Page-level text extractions
------------------------------------------------

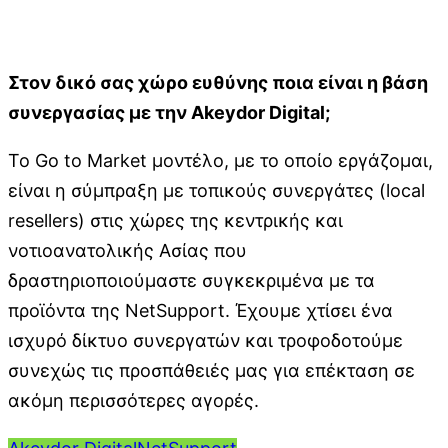
Στον δικό σας χώρο ευθύνης ποια είναι η βάση
συνεργασίας με την
Akeydor
Digital
;
Το Go to Market μοντέλο, με το οποίο εργάζομαι,
είναι η σύμπραξη με τοπικούς συνεργάτες (local
resellers) στις χώρες της κεντρικής και
νοτιοανατολικής Ασίας που
δραστηριοποιούμαστε συγκεκριμένα με τα
προϊόντα της NetSupport. Έχουμε χτίσει ένα
ισχυρό δίκτυο συνεργατών και τροφοδοτούμε
συνεχώς τις προσπάθειές μας για επέκταση σε
ακόμη περισσότερες αγορές.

------------------------------------------------

▶ _TASK DIRECTIONS_
Copy the data exactly. Pictures do not belong in the copy.

▶ _ANSWER BELOW_
Στον δικό σας χώρο ευθύνης ποια είναι η βάση
συνεργασίας με την
Akeydor
Digital
;
Το Go to Market μοντέλο, με το οποίο εργάζομαι,
είναι η σύμπραξη με τοπικούς συνεργάτες (local
resellers) στις χώρες της κεντρικής και
νοτιοανατολικής Ασίας που
δραστηριοποιούμαστε συγκεκριμένα με τα
προϊόντα της NetSupport. Έχουμε χτίσει ένα
ισχυρό δίκτυο συνεργατών και τροφοδοτούμε
συνεχώς τις προσπάθειές μας για επέκταση σε
ακόμη περισσότερες αγορές.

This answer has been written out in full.